Kami mengucapkan terima kasih kepada Prof. Dr. H. Abdul Gofur, M. Si.
Selaku dosen mata kuliah Evolusi yang telah membimbing kami dalam
penyusunan makalah ini, sehingga kami mendapat wawasan yang sesuai dengan
ilmu terkait dengan bidang studi yang kami tekuni. Terima kasih juga kami
ucapkan terhadap pihak-pihak yang telah berkenan membagi ilmu pengetahuan
yang dimiliki sehingga dapat membantu terselesaikannya makalah ini.
Penyusun
(Kelompok 1)
BAB I
PENDAHULUAN
1. 1 Latar Belakang
Evolusi berasal dari bahasa Latin “evolvere” yang memiliki arti
berkembang. Menurut ilmu biologi, evolusi merupakan proses perkembangan
tahap demi tahap dari segala bentuk kehidupan. Evolusi diartiakan sebagai
perubahan sifat-sifat secara turun-temurun dari suatu populasi dari generasi ke
generasi selanjutnya. Teori evolusi diartikan sebagai himpunan gagasan yang
menjelaskan proses kejadian mengenai fenomena yang lambat laun akan
mengalami perkembangan serta perubahan dalam bentuk dan fungsi. Evolusi
biologi meninggalkan tanda-tanda yang dapat diamati, yang merupakan bukti
pengaruh pada kehidupan di masa lalu dan sekarang (Sholichah, 2019).
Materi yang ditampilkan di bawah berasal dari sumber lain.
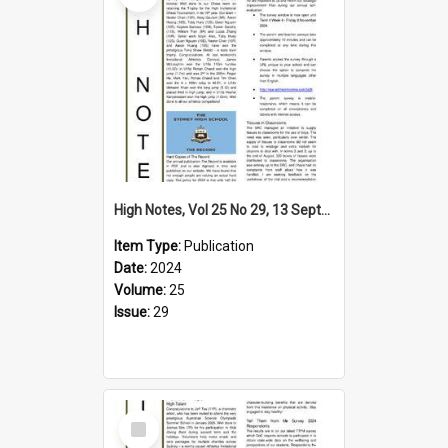
High Notes, Vol 25 No 29, 13 September 2024
Item Type:
Publication
Date:
2024
Volume:
25
Issue:
29
Select
Item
Teori evolusi berkembang seiring dengan perkembangan ilmu dan
pengetahuan hingga saat ini. Terdapat berbagai macam versi mengenai teori
evolusi yang berkembang baik di kalangan ilmuwan maupun di masyarakat. Pada
dasarnya teori evolusi merupakan perpaduan antara gagasan (ide) dan kenyataan
(fakta). Charles Darwin (1809-1892) yang menerbitkan buku tentang asal usul
spesies pada tahun 1859 dengan judul On the Origin of Species by Means of
Natural Selection atau The Prevervation of Favored Races in the Struggle for Life
dianggap sebagai pencetus teori evolusi (Fitz, et al., 2007). Teori evolusi dapat
diakui kebenarannya dengan menunjukkan berbagai bukti antara lain dari
perbandingan anatomi, perbandingan embriologi, perbandingan fisiologi, petunjuk
dari alat tubuh yang tersisa, dan petunjuk paleontologi. Dengan berbagai bukti
tersebut menghasiIkan organisme yang berbeda-beda baik dari organ tubuh yang
dimiliki, fungsi masing-masing organ tubuh tersebut, maupun sifat-sifat dari
makhuk hidup yang bersangkutan (Arbi, 2012).
Fosil merupakan salah satu sumber utama dalam mempelajari asal-usul
kehidupan. Terdapat berbagai tokoh-tokoh ilmuwan yang mempelajari tentang
fosil untuk membuktikan dan sebagai petunjuk adanya evolusi. Salah satunya
adalah Lamarck. Lamarck mempublikasikan teori evolusinya pada tahun 1809,
dengan cara membandingkan spesies masa kini dengan bentuk-bentuk fosil.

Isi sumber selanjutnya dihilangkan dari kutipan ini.